Foods contain vitamins. Your mother told you this. She also told you that the vitamins are always in the most repulsive part of the food. If you were eating a potato, for example, she’d say, “Be sure to eat the skin, that’s where the vitamins are.” They learn this in Mother School. So with any given food, you should always eat the skin or, if it doesn’t have a skin, the rind, the core, or the pit. If it doesn’t have any of these, you should eat the wrapper.

Minerals in Food

Foods also contain minerals such as zinc, iron, magnesium, steel, and aluminum. At least, that’s what I’m supposed to tell you. I personally think the whole idea that there is metal in food, especially blatantly soft food such as Twinkies, is absurd. The only idea more absurd is the deranged notion that eating metal is somehow good for you. If God had wanted us to eat metal, He would have given us much better teeth. Thank you.

What about Fiber?

Fiber is definitely the number one hot trend in the world of natural health, threatening to break all the old records set by “pH balance.” Remember, back in the 70s, when every product you bought—food, shampoo, tires—was advertised as being pH balanced, even though nobody ever knew what the hell it meant? Well, it’s like that with fiber today, and so naturally I recommend you eat all the fiber-rich foods you can shove down your throat. These would be mainly your cotton candy and your Slim Jims.

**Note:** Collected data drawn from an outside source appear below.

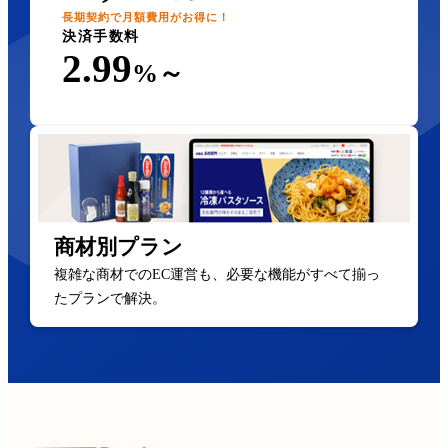
長期契約で月額費用がお得に！
決済手数料
2.99
%～
商材別プラン
複雑な商材でのEC運営も、必要な機能がすべて揃っ
たプランで解決。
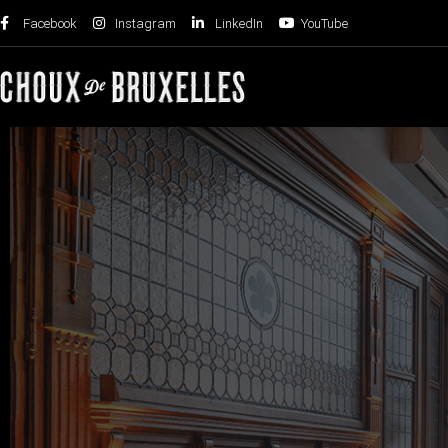
Facebook
Instagram
LinkedIn
YouTube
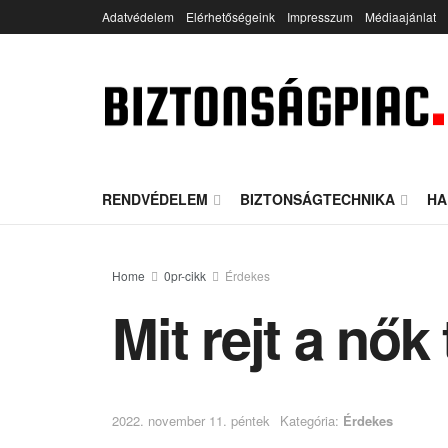
Adatvédelem
Elérhetőségeink
Impresszum
Médiaajánlat
RENDVÉDELEM
BIZTONSÁGTECHNIKA
HA
Home
0pr-cikk
Érdekes
Mit rejt a nők 
2022. november 11. péntek
Kategória:
Érdekes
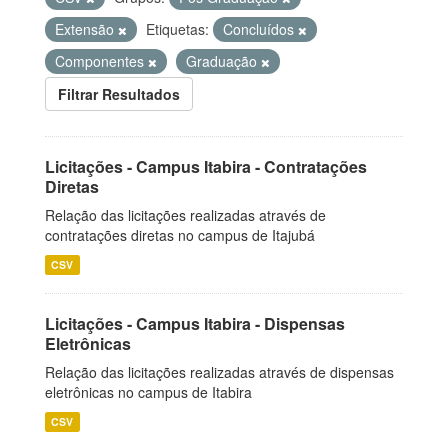
Extensão
Etiquetas:
Concluídos
Componentes
Graduação
Filtrar Resultados
Licitações - Campus Itabira - Contratações
Diretas
Relação das licitações realizadas através de
contratações diretas no campus de Itajubá
CSV
Licitações - Campus Itabira - Dispensas
Eletrônicas
Relação das licitações realizadas através de dispensas
eletrônicas no campus de Itabira
CSV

A Thoughtful Philosophical Discussion of Vegetarianism

This is a touchy subject for me to discuss without having the vaguest idea of what I’m talking about, but here goes. Many people feel it is wrong to eat animals, on the grounds that animals have souls. I would have to say, although I certainly have nothing but the deepest respect for this position, that this is pretty stupid. I mean, I don’t want to offend any religious group, especially if it is armed, but I frankly don’t see how anyone can say that all animals have souls. Obviously, some animals do: Lassie clearly did, and probably so did Trigger. If anybody ever tries to eat Lassie, I’ll be the first one to attempt a citizen’s arrest.

But nobody’s going to look me square in the eye and claim that, for example, toads have souls. I am not saying that it’s okay to eat toads, of course, unless the alternative is starvation, or what they serve you under the heading of “snack” on commercial airliners. I’m just saying we have to draw the line somewhere.

I, personally, follow what I call a “modified vegetarianism” system, under which it is okay to eat meat provided that it has been disguised so you can’t tell what kind of creature it came from. A perfect example is hamburger. There is no way to tell, just by looking at a hamburger, where it originated.

We believe it is from cows, because we are told this by burly cleaver-wielding men in Chicago with bloodstained garments, but we would not have come to this conclusion independently. So under my system, hamburger is fine.

Lobster, on the other hand, is out. There is no way you could not know you were eating a lobster. When you walk into a restaurant, often the first thing you see is a large tank containing lobsters wearing handcuffs and trying to scuttle behind each other so you won’t pick them. If you order a lobster, you don’t get to use the kind of euphemisms you use with cows, such as “beef” or “steak”: you say, “I’ll have a lobster,” and when they bring it to you, you just get this naked lobster, and you’re supposed to eat it. I think this is wrong, and I imagine it goes without saying that I also feel very strongly about blatant organs, such as tongue.